The title "West London" accentuates this idea. West London has always been a very wealthy area of the city, so the contrast between this scene and what is occurring in that richer area is implied. The title reminds us that poverty remains rampant despite the burgeoning wealth of neighborhoods like West London. In other words, it underscores the sense of people's separation from one another that the poem explores.
Like its counterpart "East London," this poem is a sonnet. It has fourteen lines and four stanzas, the first two with four lines each, and the second two with three lines each. In between the four-line and three-line stanzas, the poem shifts from an anecdotal account to the message that the speaker took from this experience. It is the same shift as used in "East London" - the second part delivers the moral of the story.
In addition, Arnold also employs a lot of inverted phrasing in this poem, such as "A tramp I saw" and "The rich she had let pass." Grammatically, this inversion changes the subjects of the sentences. A traditional phrasing - "I saw a tramp" - presents the speaker as the subject, and the tramp as the object. The inversion suggests that the tramp is in fact the subject, that which the reader should focus on. Overall, this structure emphasizes social class - "a tramp" and "the rich" - to underscore the overall theme. In the same way that the characters in this poem see one another in terms of social class (the tramp ignores the rich, and vice versa), so does Arnold focus on class.

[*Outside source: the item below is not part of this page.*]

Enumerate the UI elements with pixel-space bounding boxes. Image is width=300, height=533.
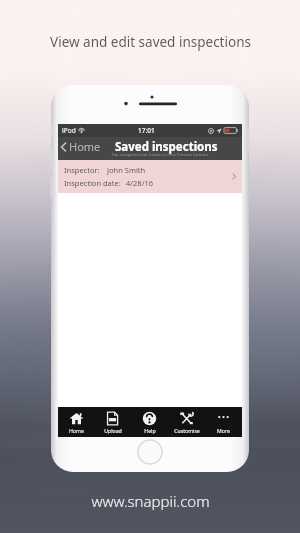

Ironically, the poem has a lot of empathy, despite its critical tone. Arnold accomplishes this through his diction. Phrases like the "unknown little" express how the poor are disappearing from the eyes of the "unknowing great," or the rich. Such choices are meant to inspire a desire for change in the poem's readers, to make us wish we could all see one another as people and not as social classes. This poem remains relevant because this desire has not by any means by satiated even today.